= Charlie Segar =

American songwriter

Charlie Segar was an American blues pianist and occasional singer, who is best known for being the first to record the blues standard, "Key to the Highway" (1940). Originally from Pensacola, Florida, Segar has been dubbed the "Keyboard Wizard Supreme". He relocated to Chicago, where he made recordings with other blues artists, such as Bumble Bee Slim and Memphis Minnie, as well as being the featured artist.

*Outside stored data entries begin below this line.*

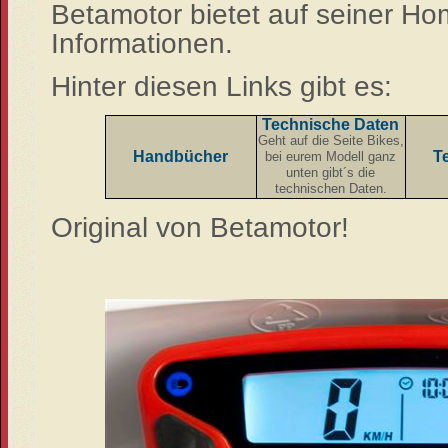
Betamotor bietet auf seiner Ho
Informationen.
Hinter diesen Links gibt es:
Technische Daten
Geht auf die Seite Bikes,
Handbücher
T
bei eurem Modell ganz
unten gibt´s die
technischen Daten.
Original von Betamotor!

Segar recorded eight known songs under his own name between 1934 and 1940 for Decca Records and Vocalion Records:
- "Cuban Villa Blues" / "Southern Hospitality" (Decca 7027)
- "Cow Cow Blues" / "Boogie Woogie" (Decca 7075)
- "Key to the Highway" / "Stop and Fix It Mama" (Vocalion 05441)
- "Lonesome Graveyard Blues" / "Dissatisfied Blues" (Vocalion 05539)
These are included on Piano Blues, Vol. 2: 1927–1956, the Document Records compilation album of piano tunes by various artists. In an album review for AllMusic, Scott Yanow noted Segar's recordings as "including four excellent piano solos".

In 2018 the Killer Blues Headstone Project placed a headstone for Charlie Segar at Restvale Cemetery in Alsip, Illinois.